A service mesh aims to abstract away common networking functionality from application workloads to implement common features (by default) such as:
- Mutual authentication (verifying the identity of networking endpoints)
- Encryption (for node-to-node communication)
- Request traffic control (for load-balancing, canary rollouts, locality-aware routing, header manipulation, failovers, rate-limiting, etc.)
- Authorization (verifying traffic at layers 3, 4 and 7)
- Metrics (info on traffic at layers 3, 4 and 7 such as request codes, latency, dropped packets, etc.)
- Visibility (logging intra-cluster traffic and external traffic, flow logs)
Relationship. Whilst a service mesh requires a CNI, the exact relationship between them is blurry. Implementing service mesh functionality can require it to intrude on the responsibilities of the primary CNI, to for example route traffic within the host network namespace. Without special consideration, this can lead to conflicts — maybe a network policy to be enforced by the low-level CNI breaks after the high-level service mesh has applied its processing.

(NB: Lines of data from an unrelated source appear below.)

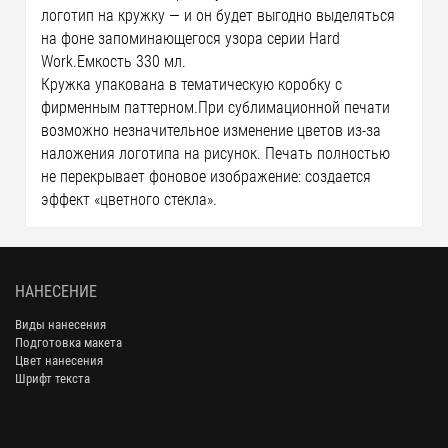
логотип на кружку — и он будет выгодно выделяться
на фоне запоминающегося узора серии Hard
Work.Емкость 330 мл.
Кружка упакована в тематическую коробку с
фирменным паттерном.При сублимационной печати
возможно незначительное изменение цветов из-за
наложения логотипа на рисунок. Печать полностью
не перекрывает фоновое изображение: создается
эффект «цветного стекла».
НАНЕСЕНИЕ
Виды нанесения
Подготовка макета
Цвет нанесения
Шрифт текста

Similar to how some clusters (particularly in managed environments such as EKS) have particular compatibility requirements between primary and chained CNIs, introducing a service mesh into your cluster also requires additional compatibility considerations.
Istio
Istio (Sidecar). One of the most common service mesh is Istio in its sidecar implementation. In this, sidecar containers are automatically injected (through an admission controller) into all workloads within the mesh. Each sidecar is responsible for proxying (TCP) traffic for its pod’s network namespace. The proxies themselves, known as the data plane, are based-off Envoy — a high-performance “event and communication bus” found in many open-source projects.
# Label namespace for Istio injection
$ kubectl label namespace in-mesh istio-injection=enabled
# Run test pod
$ kubectl -n in-mesh run --image curlimages/curl \
test-pod --command -- /bin/sleep infinity
# See the Istio initContainer pods
$ kubectl -n in-mesh describe pod test-pod
[...]
Events:
Type Reason Age From Message
---- ------ ---- ---- -------
[...]
Normal Created 11s kubelet Created container istio-init
Normal Started 11s kubelet Started container istio-init
[...]
Normal Created 9s kubelet Created container istio-proxy
Normal Started 8s kubelet Started container istio-proxy
# Two containers: curlyimages and the Istio sidecar
$ kubectl -n in-mesh get pod test-pod
NAME READY STATUS RESTARTS AGE
test-pod-496kj 2/2 Terminating 0 2mAdvantages of Sidecars. Sidecar implementations of networking infrastructure enable a number of natural advantages: (1) being directly tied to application workload lifecycles infrastructure naturally scales; (2) proxies are single tenant, better for configuration and storage of key material; (3) upgrades to all sidecars can be done serially, minimising downtime.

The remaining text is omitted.